Fetal Heart Rate Monitoring Can Help Manage High-Risk Pregnancies
New research presented this week at ACR Convergence, the American College of Rheumatology’s annual meeting shows that heart rate monitoring is a feasible, accurate tool to check for heart rhythm abnormalities in the fetuses of pregnant women with anti-Ro/SSA antibodies.
Women with anti-Ro/SSA antibodies are at increased risk for pregnancy complications, including congenital heart block. Anti-Ro/SSA antibodies may be present in rheumatic diseases like systemic lupus erythematosus, also known as SLE or lupus, and Sjögren’s syndrome.
Congenital heart block occurs in about 2% of pregnancies of women with anti-Ro/SSA antibodies, and it carries a serious risk of fetal illness or death. Almost all survivors of congenital heart block need a pacemaker device for life. There is data that suggests that anti-inflammatory treatment of congenital heart block in earlier stages can prevent progression to complete block, but doctors are still looking for the optimal strategy to detect rapidly worsening and potentially irreversible conduction disease. This study evaluated the fetal heart rate and rhythm technique, or FHRM, in high-risk mothers for feasibility, acceptance, and accuracy.
“Unfortunately, when heart block is complete, it does not reverse. However, there may be a time frame during which the block is not complete, and therapy would be effective.

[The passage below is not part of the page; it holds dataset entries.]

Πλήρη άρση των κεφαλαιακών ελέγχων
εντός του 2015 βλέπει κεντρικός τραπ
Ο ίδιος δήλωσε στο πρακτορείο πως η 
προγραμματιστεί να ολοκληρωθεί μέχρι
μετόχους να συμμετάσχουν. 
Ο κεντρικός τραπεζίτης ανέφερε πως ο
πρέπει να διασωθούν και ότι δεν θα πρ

The goal of this study was to empower women to be able to detect an abnormality in their baby’s heart rate or rhythm that can be rapidly treated with the hope of reversal,” says Jill P. Buyon, MD, a rheumatologist at NYU Langone Health and the study’s senior author. Current strategies to monitor women with anti-Ro/SSA antibodies involve weekly or biweekly monitoring by echocardiography. “By the time a problem is identified, it may be permanent. This study also aims to show that not all mothers with anti-SSA/Ro need intense monitoring, but only those who have very high levels of the antibodies.”
Mothers who agreed to be included in the current study all were positive for anti-Ro/SSA antibodies and were stratified into two groups: high and low titers of anti-Ro60 and anti-Ro52. The threshold for high titer was defined as either anti-Ro60 or anti-Ro52 antibodies at or above 1,000 I.U. based on evaluation of 50 other mothers in the NYU Research Registry for Neonatal Lupus who had previously delivered a baby with congenital heart block.

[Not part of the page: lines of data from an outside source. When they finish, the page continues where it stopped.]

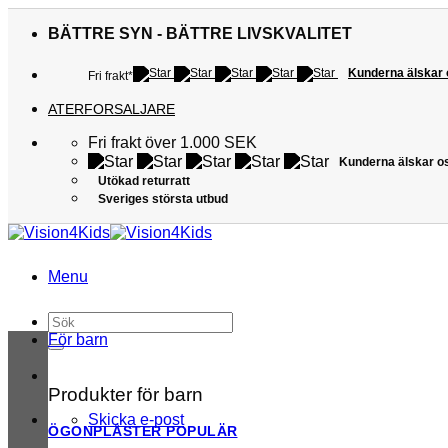
Skip
to
BÄTTRE SYN - BÄTTRE LIVSKVALITET
content
Kunderna älskar
Fri frakt*
ATERFORSALJARE
Fri frakt över 1.000 SEK
Kunderna älskar o
Utökad returratt
Sveriges största utbud
Menu
Sök
efter:
För barn
Produkter för barn
Skicka e-post
ÖGONPLÅSTER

Mothers with anti-Ro60 or anti-Ro52 antibodies above the high-risk threshold were trained to perform FHRM with an educational video and personal instruction from a pediatric cardiologist on how to use the monitor. From weeks 17 to 25 of their pregnancies, they performed FHRM three times daily, in addition to having weekly or biweekly fetal echocardiograms. They texted their FHRM results to a data monitoring center. If the mother perceived an abnormality, they were immediately referred to a fetal echocardiogram if necessary. After delivery, all babies had electrocardiograms and were evaluated for congenital heart block.
Thirty-seven mothers performed FRHM for the study, sending a total of 3,360 audio texts for evaluation. There were 39 recordings sent from five mothers who were concerned, prompting an immediate consult from a cardiologist. All but two recordings were normal, and in both cases, an emergency echocardiogram was performed within six hours. Both cases involved premature atrial contractions that confirmed the abnormal FHRM result, but no evidence of conduction disease. Follow-up echocardiograms were normal. There were no cases of congenital heart block at birth for any babies in the study.
“By providing mothers with the ability to monitor their own fetuses, we hope that there will be greater confidence in managing pregnancy and that abnormalities can be identifiable when treatment can be effective,” says Dr. Buyon. “It is possible that home monitoring can decrease the number of echocardiograms, also unburdening the mother with regard to frequent visits to their pediatric cardiologists.”
This research was supported by funding from the NIH’s National Institute of Arthritis and Musculoskeletal and Skin Diseases.